The pvals argument should be a vector of p-values to be plotted. If the vector has names corresponding to marker (snp) names, the plot will label some of the most significant points with the marker names.

Value

No value is returned.

Author(s)

Hakon K. Gjessing
Professor of Biostatistics
Division of Epidemiology
Norwegian Institute of Public Health
[email protected]

References

Gjessing HK and Lie RT. Case-parent triads: Estimating single- and double-dose effects of fetal and maternal disease gene haplotypes. Annals of Human Genetics (2006) 70, pp. 382-396.

Web Site: https://haplin.bitbucket.io


Print a haplin object

Description

Print basic information about a haplin object

Usage

## S3 method for class 'haplin'
print(x, ...)

Arguments

x

A haplin object, i.e. the result of running haplin.

...

Other arguments, passed on to print.

Note

Further information is found on the web page

Author(s)

Hakon K. Gjessing
Professor of Biostatistics
Division of Epidemiology
Norwegian Institute of Public Health
[email protected]

References

Gjessing HK and Lie RT. Case-parent triads: Estimating single- and double-dose effects of fetal and maternal disease gene haplotypes. Annals of Human Genetics (2006) 70, pp. 382-396.

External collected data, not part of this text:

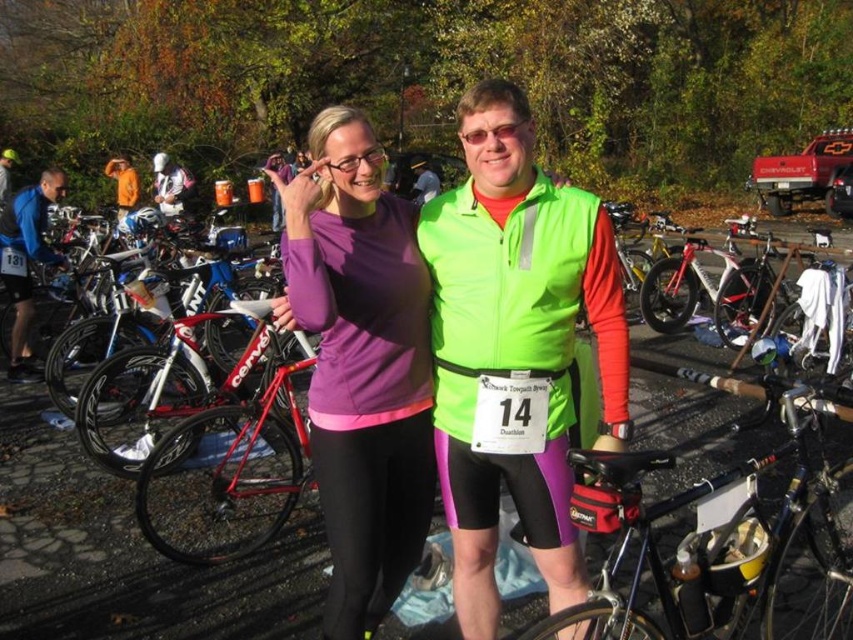 Question: Which point appears farthest from the camera in this image?

Choices:
 (A) (480, 115)
 (B) (704, 593)

Answer: (B)

Question: Which point is closer to the camera taking this photo?

Choices:
 (A) (599, 248)
 (B) (28, 292)
 (C) (340, 260)
 (D) (674, 465)

Answer: (D)

Question: Is neon green vest at center further to camera compared to black matte bicycle at center?

Choices:
 (A) no
 (B) yes

Answer: (B)

Question: Which of the following is the farthest from the observer?

Choices:
 (A) purple matte long-sleeve shirt at center
 (B) neon green vest at center

Answer: (A)

Question: Is neon green vest at center wider than shiny black bike at center?

Choices:
 (A) yes
 (B) no

Answer: (B)

Question: Is shiny black bike at center closer to the viewer compared to brushed metal bicycle at left?

Choices:
 (A) yes
 (B) no

Answer: (A)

Web Site: https://haplin.bitbucket.io

See Also

haplin


Print the summary of a haplin object

Description

Print the result of applying summary to a haplin object

Usage

## S3 method for class 'summary.haplin'
print(x, digits, ...)

Arguments

x

A haplin object, i.e. the result of running haplin.

digits

The number of digits to be used in the printout. Defaults to 3.

...

Other arguments (ignored).

Note

Further information is found on the web page

Author(s)

Hakon K. Gjessing
Professor of Biostatistics
Division of Epidemiology
Norwegian Institute of Public Health
[email protected]

References

Gjessing HK and Lie RT. Case-parent triads: Estimating single- and double-dose effects of fetal and maternal disease gene haplotypes. Annals of Human Genetics (2006) 70, pp. 382-396.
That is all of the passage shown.